Bureau of Economic Analysis statistics demonstrate how economic growth is related to tax rates. One can compare annual economic growth as measured by the percent change in the gross domestic product (GDP) percent based on current dollars to the highest federal individual tax rate and the top corporate tax rate since 1930. If taxes are a factor affecting economic growth, one should see an inverse relationship between growth of the U.S. economy and higher tax rates. The GDP should grow more quickly when top individual and corporate tax rates are lower. If taxes are a major factor deterring economic growth, lines on a graph should go in opposite directions: As tax rates go up the GDP should go down.

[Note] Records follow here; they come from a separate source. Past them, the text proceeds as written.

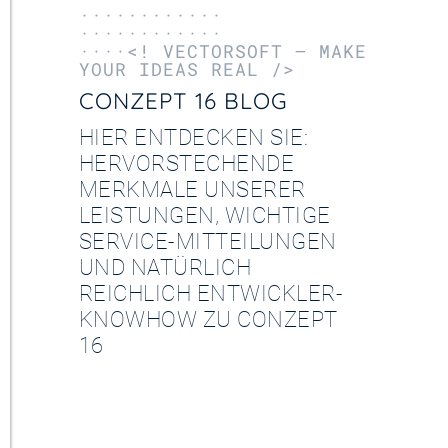
············
············
····<! VECTORSOFT – MAKE
YOUR IDEAS REAL />
CONZEPT 16 BLOG
HIER ENTDECKEN SIE:
HERVORSTECHENDE
MERKMALE UNSERER
LEISTUNGEN, WICHTIGE
SERVICE-MITTEILUNGEN
UND NATÜRLICH
REICHLICH ENTWICKLER-
KNOWHOW ZU CONZEPT
16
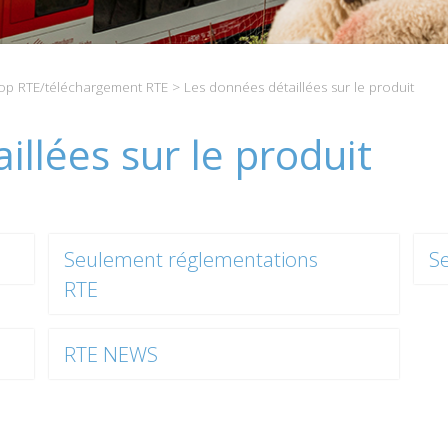
p RTE/téléchargement RTE
> Les données détaillées sur le produit
illées sur le produit
Seulement réglementations
S
RTE
RTE NEWS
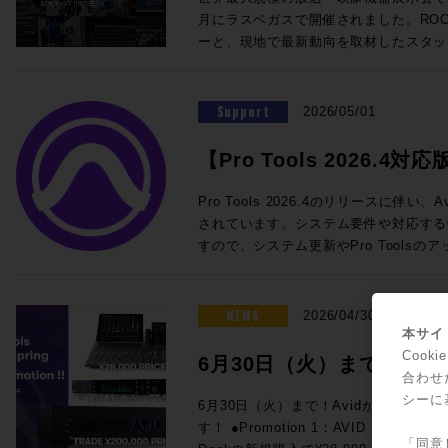
@London ★ROCK ON PRO 導入事例 IMAGICAエンタテインメントメ
を迎えての徹底解剖。ぜひ合わせてご参加ください！
SoundGridスターターセット ・SuperR
月にラスベガスで開催されました。ROCK
ディアサービス 新宿アニメーションスタジオ ★ROCK O
チラから！ ■ケーブル技術ショー 2026 ＞＞ 事前来場登録制：公式サイ
DM7用I/Oカード この夏のライブ現場はもちろん、放送局の可搬システム
ーと、現地で最新動向を取材したスタッ
Technology ELEMENTS ケース
ト（https://www.catv-f.com/top.html） 期間：2026年7月23日(木)・
としても活躍するLV1をぜひご検討くだ
施いたします！ 本セッションでは、Blackmagic Designが発表した話題
Dolby Atmos搭載の箱根ロープウェイ 音箱
日(金) 場所：東京国際フォーラム ホールE ☆ROCK ON P
わせも受付中です。 ☆プロモーション概要☆ 内容：対象のWaves Live
のライブミキサー「Fairlight Live」、
@Las Vegas "幻の島"と360度の波の音〜
ELEMENT
製品を期間限定の特別価格でご提供 期間：
システム「TCA Package」をはじめ
Support
ップ〜 ★Build Up Your Studio パーソナル・スタジオ設計の音響学 その
2026/05/01
月31日（金）予定 ◎期間限定セット 一覧 人気のLV1 Classicコンソール
クションツール、そしてAoIP / MoI
33 特別編 音響設計実践道場 1/1 の
と24in/18outのステージボックスに
で、現地で直接見てきた"いま"のメデ
を探せ! 1/10残響室を作ろう その3〜 ★Power of Music sonible
【Pro Tools 2026.4対応
eMotion LV1 Classic 通常価格：¥1,
メーカーの協力による実機展示とともに
smart:comp 3 / ROTH BART BA
常価格：¥660,000（税込） 通常合計¥2
ト情報一覧
トプロダクションに携わる皆さまにとっ
回！！ ★BrandNew iZotope / SSL / LEWITT / Softube / PositiveGrid
Pro Tools 2026.4のリリースに伴
¥2,200,000 (税込) ROCK ON PROでお見積り＆ご購入！>> Rock oN
設計のヒントとなる内容です。現地へ訪
/ United Studio Technologies IK Mu
されています。システム要件や対応する
Line eStoreでお見積り＆ご購入！>> ＊R
のテクノロジー・トレンドのポイントを
Empirical Labs / KORG / Sound Particles ★FUN FUN FUN 
すので、システム更新やPro Tools
ス会員アカウントを作成でお見積り作成が可
ます。皆さまのご参加をお待ちしております。 ■NAB2026
ベのイケイケゴーゴー探報記〜！ GIZMO MUSIC ライブミュージックの
参照ください。 Pro Tools新機能・要件 Pro Tools 2026.4 リリースノー
LV1 Classicコンソールと16in/1
Report!! 開催日時：2026年5月26日
神髄 ◎Proceed Magazineバックナンバーも好評販売中！ Proceed
ト 最新バージョンのシステム要件、オ
向けの定番セット ・eMotion LV1 Classic 通常価格：¥1,925,000（税
13:30~18:00 会場：LUSH HUB 東
Magazine 2025-2026 Proceed Magazine 2025 Proceed Magazine
などの概要が一覧できます。 Pro Tools ドキュメント マニュアルや新機
NEWS
2026/04/30
込） ・IONIC 16 通常価格：545,6
フラッツB1F 参加費用：無料 参加申
2024-2025 Proceed Magazine 2024 Proceed Magazine 2023-2024
能ガイドです。新バージョンが出るたび
本サイト
¥2,470,600（税込）→セール価格：¥2,090,000 (税
録をお願いいたします。 定員：50名 本イベントはお申し込みを締め切り
Proceed Magazine 2023 Proceed Magazine 2022-2023 Proceed
されます。過去のバージョンのドキュメ
Coo
6月30日（火）まで！Av
でお見積り＆ご購入！>> Rock oN Line eStoreでお見積り＆ご購入！>>
ました ◎タイムスケジュールのご案内 ◎セッションのご案内
Magazine 2022 Proceed Magazine 2021-2022 Proceed Magazine
Pro Tools システム要件 Pro To
合わせ
＊Rock oN Line eStoreにてビ
◎Session1「テクノロジートレンドはど
ァーが3連発！
2021 Proceed Magazine 2020-2021 Proceed Magazine 2020 Proceed
ペックなどが記載されています。 Pro Tools OS (オペレーティングシス
シーに
6月30日（火）まで！Avidからスペシ
成が可能になりました！ YAMAHA DM7でWavesプラグインが使用でき
新製品から見る次世代の制作システム〜」 13:30〜1
Magazine 2019-2020 Proceed Magazineへの広告掲載依頼や、内容に関
テム) 互換性 リスト Pro Toolsのバー
す！ ●Promotion 1：AVID S1 AND DOCK PROMO Avid S1、または
るスペシャルセット。 DSP処理によ
年ぶりのNABでの変化は大きなもので
するお問い合わせ、ご意見・ご感想など
表です。 Pro ToolsでサポートされるAppleコンピュータとオペレーティ
「同意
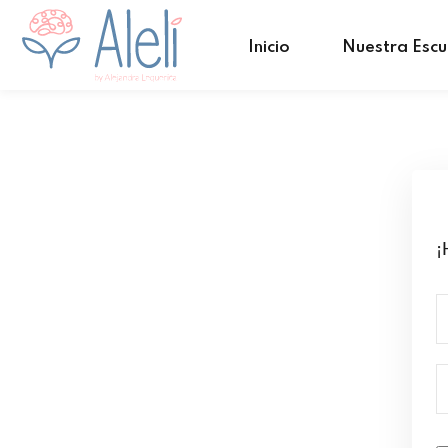
Inicio
Nuestra Escu
¡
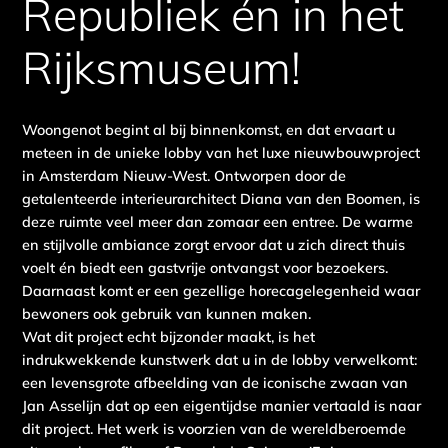
Republiek én in het
Rijksmuseum!
Woongenot begint al bij binnenkomst, en dat ervaart u
meteen in de unieke lobby van het luxe nieuwbouwproject
in Amsterdam Nieuw-West. Ontworpen door de
getalenteerde interieurarchitect Diana van den Boomen, is
deze ruimte veel meer dan zomaar een entree. De warme
en stijlvolle ambiance zorgt ervoor dat u zich direct thuis
voelt én biedt een gastvrije ontvangst voor bezoekers.
Daarnaast komt er een gezellige horecagelegenheid waar
bewoners ook gebruik van kunnen maken.
Wat dit project echt bijzonder maakt, is het
indrukwekkende kunstwerk dat u in de lobby verwelkomt:
een levensgrote afbeelding van de iconische zwaan van
Jan Asselijn dat op een eigentijdse manier vertaald is naar
dit project. Het werk is voorzien van de wereldberoemde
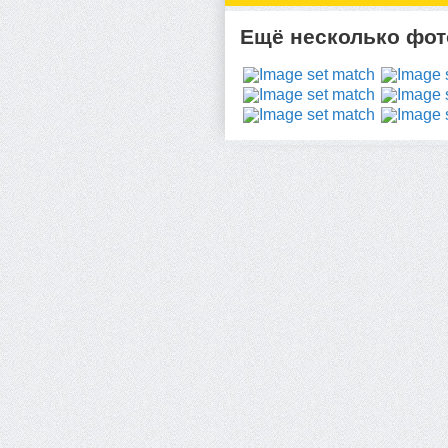
Ещё несколько фото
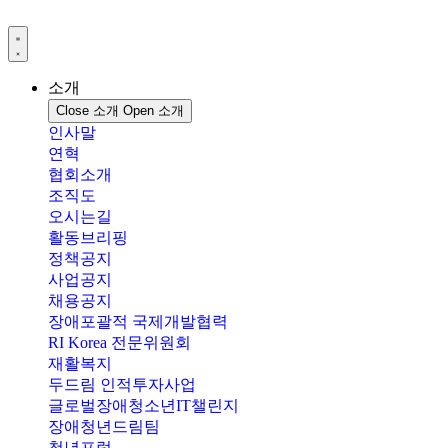
콘
텐
츠
로
소개
건
Close 소개
Open 소개
너
인사말
뛰
연혁
기
협회소개
조직도
오시는길
활동브리핑
정책공지
사업공지
채용공지
장애포괄적 국제개발협력
RI Korea 전문위원회
재활복지
두드림 인적투자사업
글로벌장애청소년IT챌린지
장애청년드림팀
청년포럼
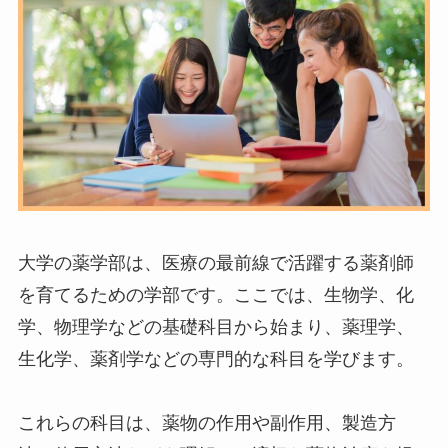
大学の薬学部は、医療の最前線で活躍する薬剤師
を育てるための学部です。ここでは、生物学、化
学、物理学などの基礎科目から始まり、薬理学、
生化学、薬剤学などの専門的な科目を学びます。
これらの科目は、薬物の作用や副作用、製造方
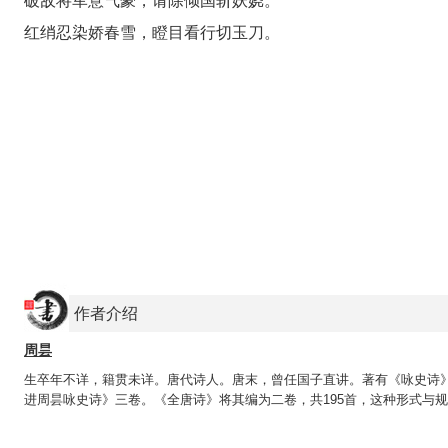
破敌将军意气豪，请除倾国斩妖娆。
红绡忍染娇春雪，瞪目看行切玉刀。
作者介绍
周昙
生卒年不详，籍贯未详。唐代诗人。唐末，曾任国子直讲。著有《咏史诗
进周昙咏史诗》三卷。《全唐诗》将其编为二卷，共195首，这种形式与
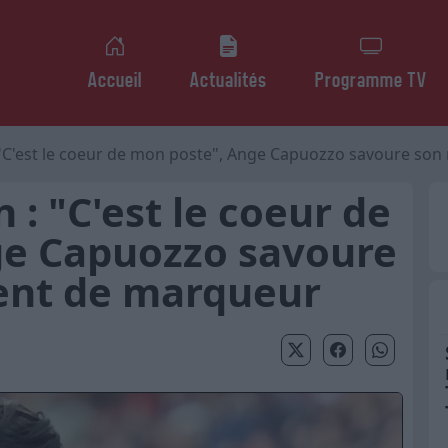
Accueil
Actualités
Programme TV
 "C'est le coeur de mon poste", Ange Capuozzo savoure son 
 : "C'est le coeur de
ge Capuozzo savoure
ent de marqueur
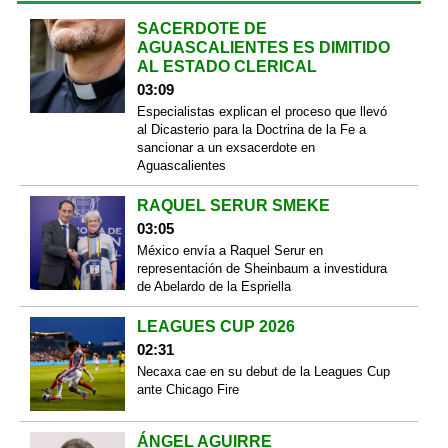
SACERDOTE DE
AGUASCALIENTES ES DIMITIDO
AL ESTADO CLERICAL
03:09
Especialistas explican el proceso que llevó
al Dicasterio para la Doctrina de la Fe a
sancionar a un exsacerdote en
Aguascalientes
RAQUEL SERUR SMEKE
03:05
México envía a Raquel Serur en
representación de Sheinbaum a investidura
de Abelardo de la Espriella
LEAGUES CUP 2026
02:31
Necaxa cae en su debut de la Leagues Cup
ante Chicago Fire
ÁNGEL AGUIRRE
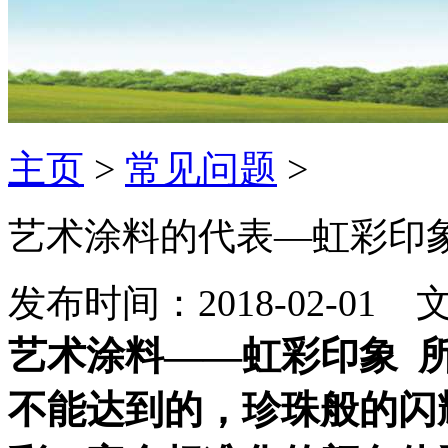
主页
>
常见问题
>
艺术涂料的代表—虹彩印
发布时间：2018-02-0
艺术涂料——虹彩印象 
不能达到的，珍珠般的闪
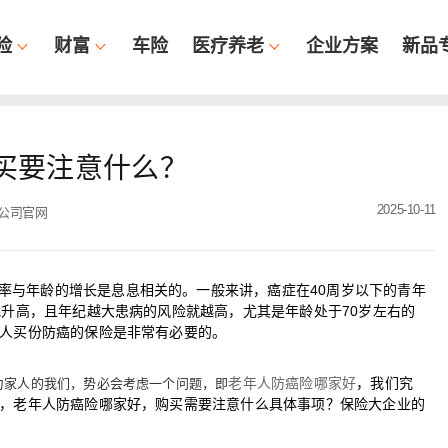
险
财富
车险
医疗养老
企业方案
新品
买要注意什么？
2025-10-11
公司官网
率与年龄的增长是息息相关的。一般来讲，癌症在40周岁以下的青年
地升高，且年纪越大患病的风险就越高，尤其是年龄处于70岁左右的
人买份防癌的保险是非常有必要的。
老年人防癌险哪家好
，我们究
为家人的我们，势必会考虑一个问题，即
，老年人防癌险哪家好，购买需要注意什么具体事项？保险大企业的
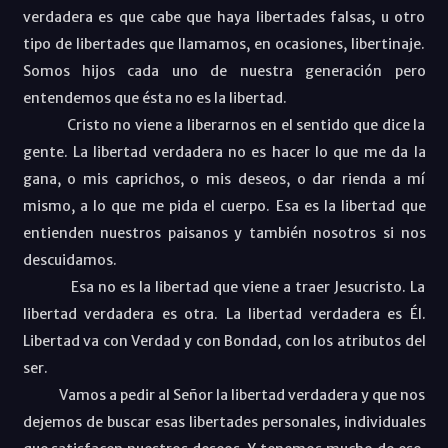
verdadera es que cabe que haya libertades falsas, u otro
tipo de libertades que llamamos, en ocasiones, libertinaje.
Somos hijos cada uno de nuestra generación pero
entendemos que ésta no es la libertad.
Cristo no viene a liberarnos en el sentido que dice la
gente. La libertad verdadera no es hacer lo que me da la
gana, o mis caprichos, o mis deseos, o dar rienda a mí
mismo, a lo que me pida el cuerpo. Esa es la libertad que
entienden nuestros paisanos y también nosotros si nos
descuidamos.
Esa no es la libertad que viene a traer Jesucristo. La
libertad verdadera es otra. La libertad verdadera es Él.
Libertad va con Verdad y con Bondad, con los atributos del
ser.
Vamos a pedir al Señor la libertad verdadera y que nos
dejemos de buscar esas libertades personales, individuales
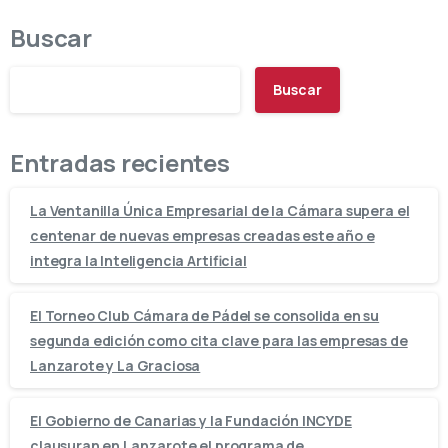
Buscar
Buscar
Entradas recientes
La Ventanilla Única Empresarial de la Cámara supera el
centenar de nuevas empresas creadas este año e
integra la Inteligencia Artificial
El Torneo Club Cámara de Pádel se consolida en su
segunda edición como cita clave para las empresas de
Lanzarote y La Graciosa
El Gobierno de Canarias y la Fundación INCYDE
clausuran en Lanzarote el programa de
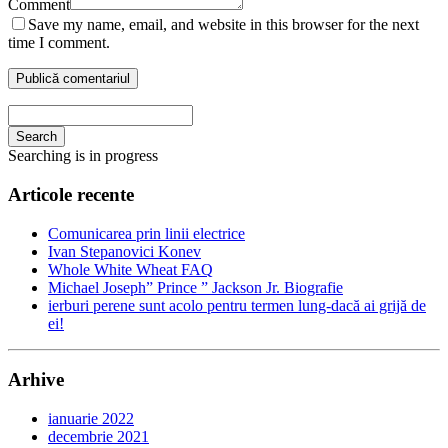
Comment
Save my name, email, and website in this browser for the next
time I comment.
Search
Searching is in progress
Articole recente
Comunicarea prin linii electrice
Ivan Stepanovici Konev
Whole White Wheat FAQ
Michael Joseph” Prince ” Jackson Jr. Biografie
ierburi perene sunt acolo pentru termen lung-dacă ai grijă de
ei!
Arhive
ianuarie 2022
decembrie 2021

No such pattern emerges between high taxes and GDP growth over 80 years. During the Depression of the 1930s corporate and individual taxes rates increased, but in 1934 through 1937 the GDP grew by 17%, 11%, and 14% annually. Top corporate tax rates climbed to over 50% through the 1960s, again with no discernable pattern associated with decreased economic growth. The same is true with top tax rates on the richest which were 91% into the 1960s. Conversely, since the 1980s after Kemp-Roth and then after 2001 with the Bush era tax cuts, there is no evidence that the economy grew more rapidly than in eras with significantly higher tax rates on the wealthy and corporations. Looking at time periods when tax rates were at their highest, GDP often grew more robustly than when taxes were cut. Visually, the attached graph simply fails to demonstrate that tax rates negatively impact economic growth. (Click on the graph to get a better view of it).
Pictures are worth a thousand words, but statistics are priceless. Statistically, if a tax hurts economic growth, the correction with it is -1. If they positively facilitate growth the relationship is 1, and if they have no impact the relationship is 0. The correlation between GDP and top individual taxes is 0.29, between GDP and top corporate taxes is 0.32, and among the three it is 0.14. Statistically, there is a slight positive impact on either top individual or corporate taxes or economic growth, but overall almost no connection between tax rates on the wealthy and corporations and economic growth in the United States.
But what about taxes as job killers? Again running similar statistical tests, there is little connection. Using Bureau of Labor Statistics data on unemployment rates since 1940, the correlation among top individual and corporate taxes and the annual unemployment rate is -0.02—essentially no connection at all.
The simple claim of Perry, Cain, and others that high tax rates on the wealthy and corporations hurt economic growth and job production is false. The evidence is simply not there to support assertions that high taxes alone hurt the economy or that cutting them will have the stimulus effect asserted.